After not seeing this film for a long time and remembering next to nothing about it, I thought I would be best to refresh my memory with a rental and subsequent review. I am well aware that normal people don’t think like this.
The film opens on a serene jungle scene. We slowly start zooming in on a massive fern. It’s eerily quiet. Suddenly, a tapir bursts out and runs for its life. After collectively changing their undergarments, the audience are on tenterhooks as we see some Mayan hunters pursue the boar. The frenetic chase goes on at a blistering pace before the tapir buys the farm in the sharp, wooden, spiky booby-trap district. Our hunters start preparing the tapir until one of the hunters convinces another to eat the testicles. Cue much laughing and ball jokes. Welcome to Mel Gibson’s Apocalypto!
Apocalypto is the story of young hunter Jaguar Paw (Rudy Youngblood) who lives in peace with his pregnant wife and son in the Mesoamerican rainforest. After his homestead is attacked by Holcane warriors, Jaguar Paw is taken captive alongside most of his village and dragged to the Mayan capital. Our hero must escape the various dangers of the capital to be reunited with his family. The basic story was a bit rubbish if I’m honest. The film’s slow pace didn’t help keep me consistently interested in what was going on. Having said that, I was really impressed by Rudy Youngblood as Jaguar Paw, who had the ability to convey many different things without saying a single word. Talking of words, the decision to have the film’s spoken language as Mayan was a fantastic one. It really adds to the immersion of the film and avoids any god-awful 10,000 B.C-style clangers, such as the infamous line: “Do not eat me when I save your life!”.
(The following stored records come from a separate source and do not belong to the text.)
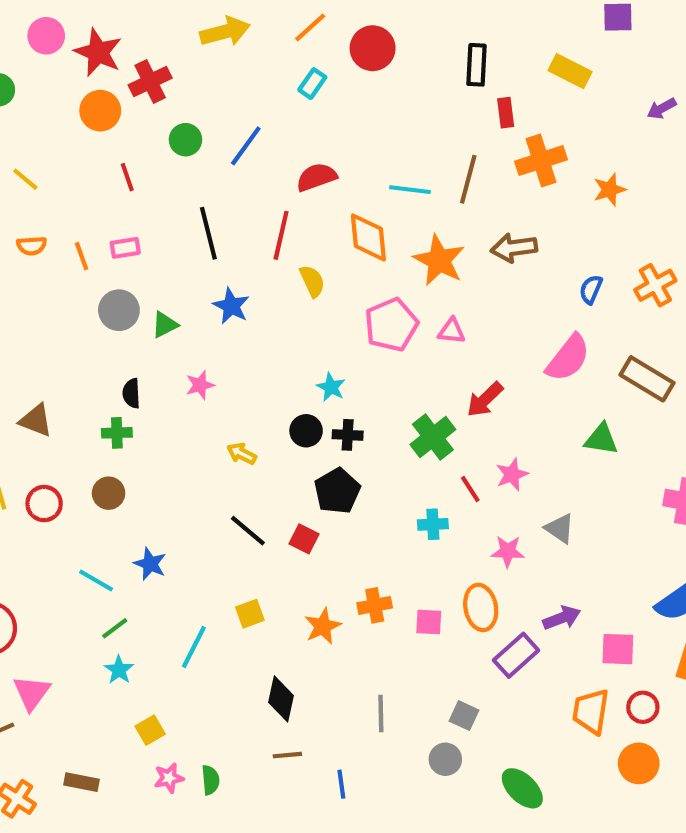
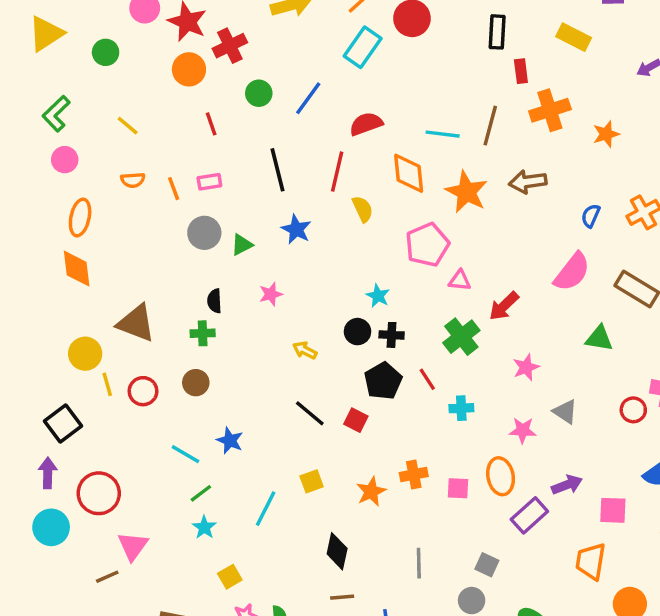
cyan rectangle: (312, 84) -> (363, 47), size x1.6
pink triangle: (452, 331) -> (460, 280), moved
brown triangle: (36, 420) -> (136, 323), size x1.4
red line: (470, 489) -> (427, 379), moved
red circle: (643, 707) -> (633, 410), moved

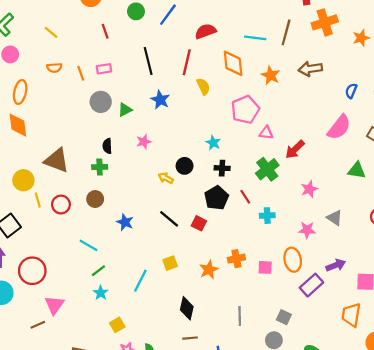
orange star: (466, 192) -> (271, 75), size x0.7
black circle: (358, 332) -> (185, 166), moved
blue star: (230, 441) -> (125, 222), moved

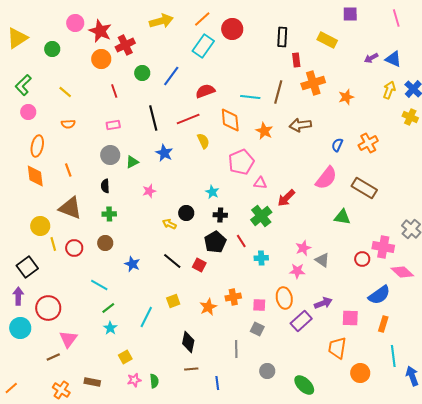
red line: (187, 62) -> (188, 119), turned 55
orange line: (81, 73) -> (68, 170), moved
black semicircle: (107, 146) -> (105, 186), moved
pink star: (309, 189) -> (303, 248), moved
gray square: (284, 317) -> (257, 329), moved

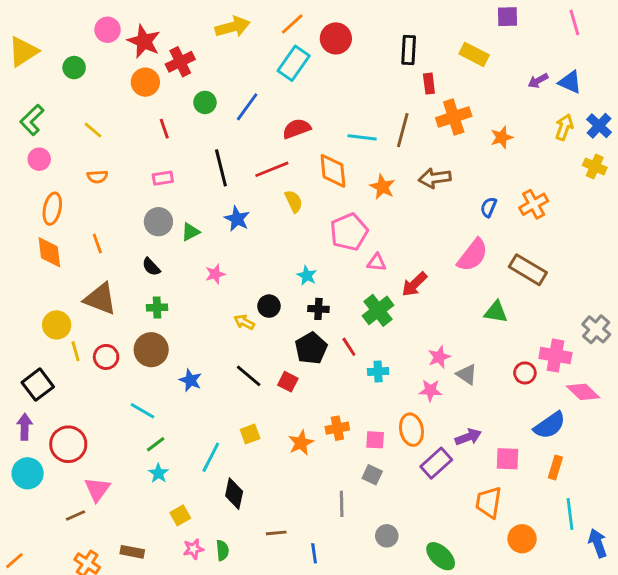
black semicircle: (105, 186) -> (151, 267), turned -40
brown circle: (105, 243) -> (151, 350), size x1.5
black diamond: (188, 342) -> (234, 494), moved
Apocalypto‘s cinematography is genuinely stunning. There are some breathtaking shots of the natural landscape and seeing full-scale Mayan cities complete with fuckingmegahuge temples is a real treat. You really get the feeling that Jaguar Paw is out of his depth as he stares in a mixture of awe and terror at these massive edifices. It’s no coincidence that many of the film’s best scenes are located in the capital. In fact, the film seems to tighten up once Jaguar Paw is in the Mayan city, but slacken off again when he inevitably escapes (no, I’m not going to Invisotext that spoiler because it is as obvious as the fucking Sun in the sky that he’s going to escape).
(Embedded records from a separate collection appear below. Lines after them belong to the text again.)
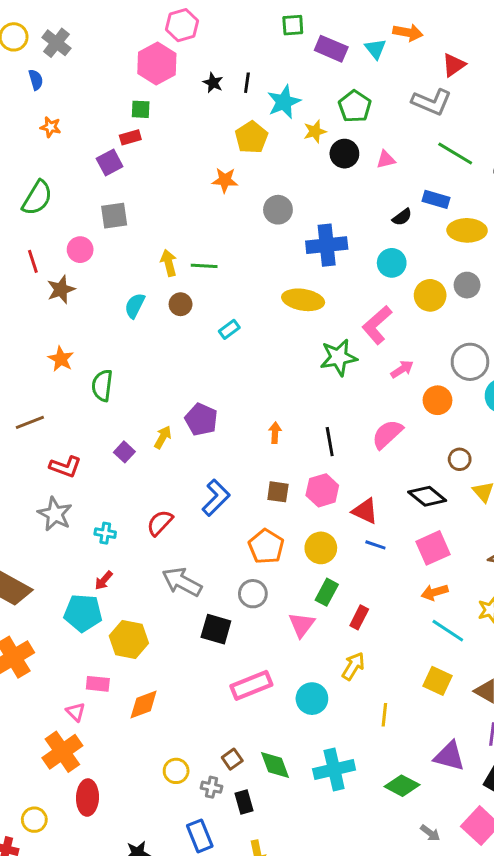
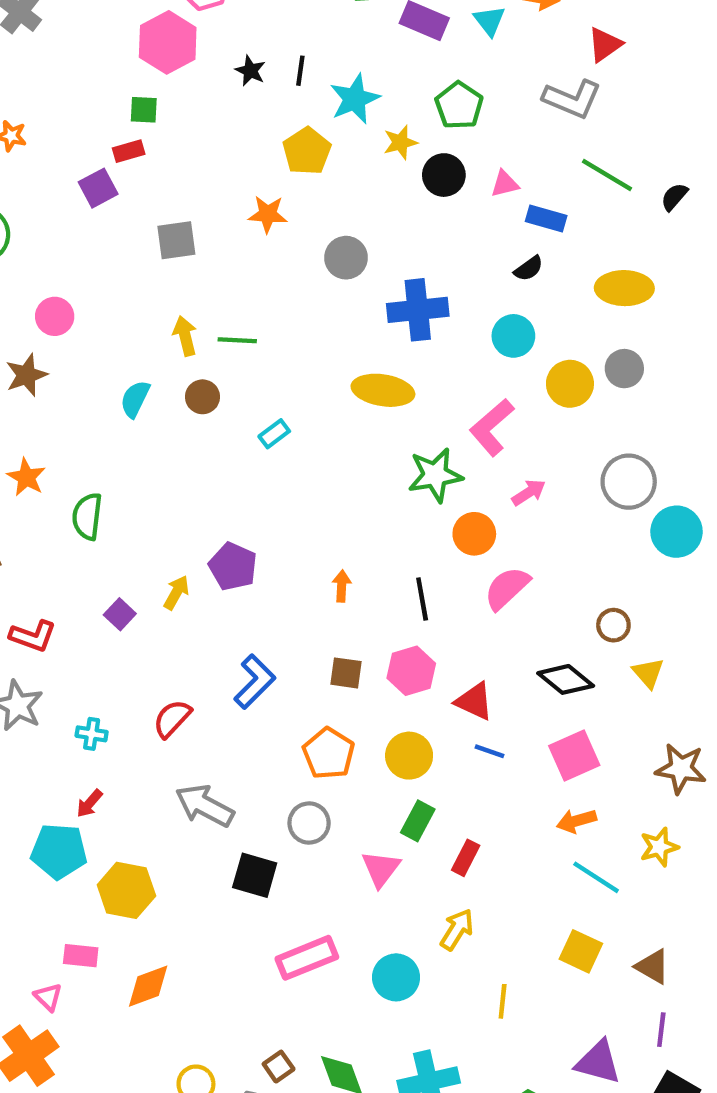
blue rectangle: (436, 199) -> (546, 219), moved
gray square: (114, 216) -> (176, 240), moved
orange circle: (437, 400) -> (474, 534), moved

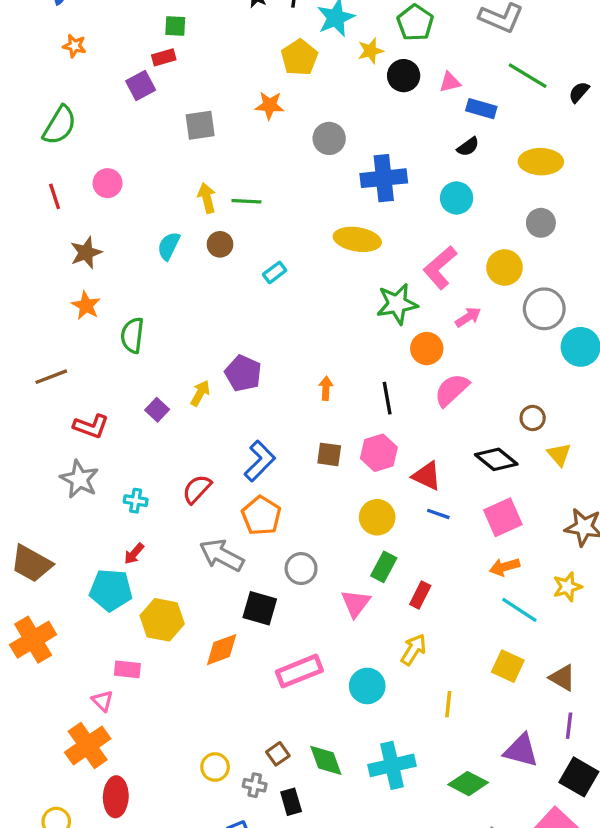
brown star: (26, 375) -> (86, 253), moved
yellow circle: (570, 384) -> (504, 267), moved
orange pentagon: (329, 753) -> (261, 516), moved
orange diamond: (148, 986) -> (222, 650), moved

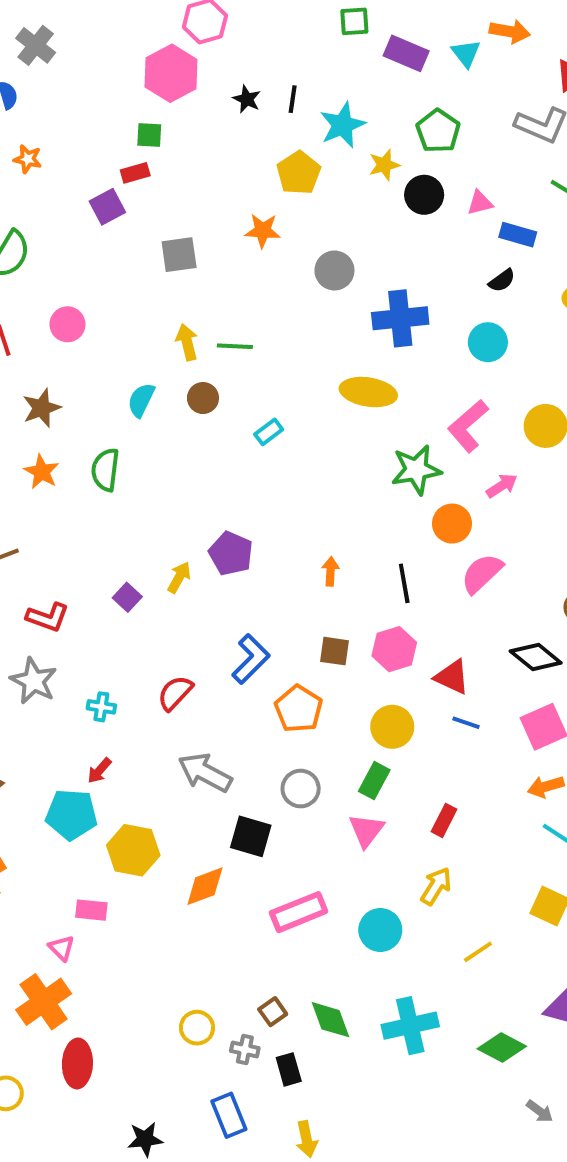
green semicircle: (132, 335) -> (105, 470), moved
orange pentagon: (261, 516) -> (299, 709), moved
green rectangle: (384, 567) -> (374, 781), moved
yellow line: (448, 704) -> (478, 952), turned 50

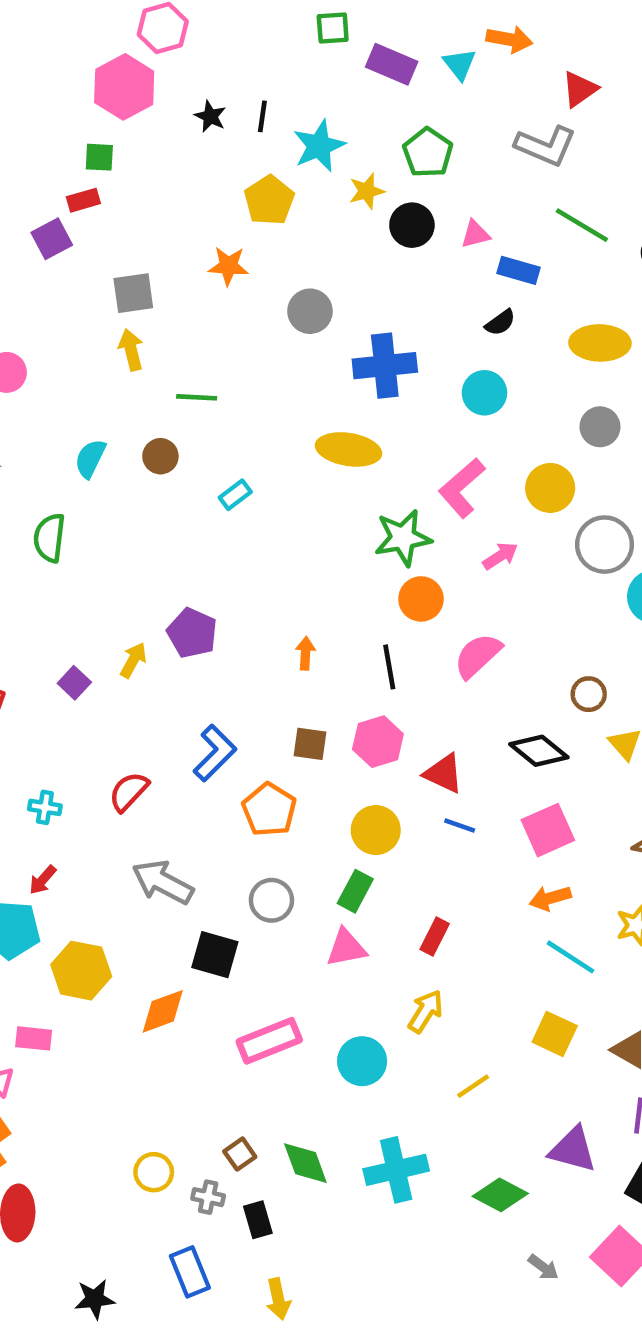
yellow arrow: (187, 342) -> (131, 350), moved
orange circle: (452, 524) -> (421, 599), moved
pink triangle: (366, 830) -> (346, 948), turned 42

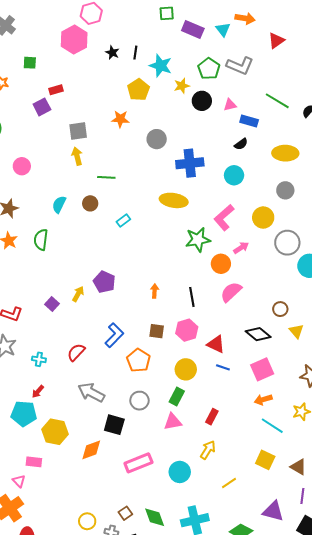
cyan star: (319, 146) -> (161, 66), turned -30
gray L-shape: (546, 146) -> (240, 66), moved
green square: (99, 157) -> (30, 63), moved
orange circle: (421, 599) -> (221, 264), moved

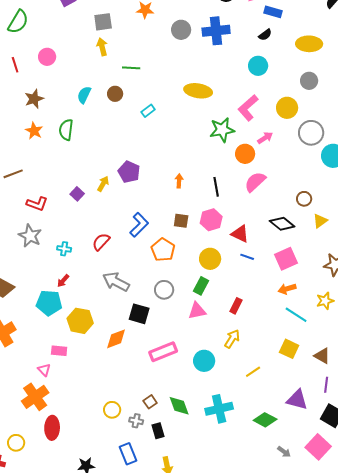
blue cross: (190, 163) -> (216, 31), moved
yellow triangle: (296, 331) -> (320, 221), turned 35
Watching it, it’s easy to guess that the director of Braveheart and The Passion of the Christ is behind what is presented on screen. After all, the violence is brutal and the claret is spilt in a way that only Mr. Sugartits himself can do. However, this brutality is justifiable as it was, quite literally, a jungle out there. There is one chilling scene where Middle Eye (Gerardo Taracena) nonchalantly slits the throat of an elder that will stay with me far longer than the details of the story will. The mere thought of how Apocalypto could have been with the violence- all obviously choreographed fight sequences and over-the-top explosions makes me shudder.
When returning to the jungle, Gibson decides to turn Jaguar Paw into a Mayan Rambo and have him use nature against his pursuers with mixed results. That is “mixed results” as in the film’s quality, not “mixed results” as in he doesn’t fuck them all up. Trouble is I saw it all coming and I wanted to be surprised. I know very little about Mayan culture (and am always interested to learn), but I have seen First Blood. The last thing I wanted to be reminded of when watching a film set eons ago was the misadventures of John Rambo, one man army.
Thing is, Apocalypto is very self-indulgent. It’s a beautiful film to look at, but the story is pretty weak. When it came down to it, I didn’t really care what happened and taking nearly 2 and a half hours to tell a semi-rubbish story is silly.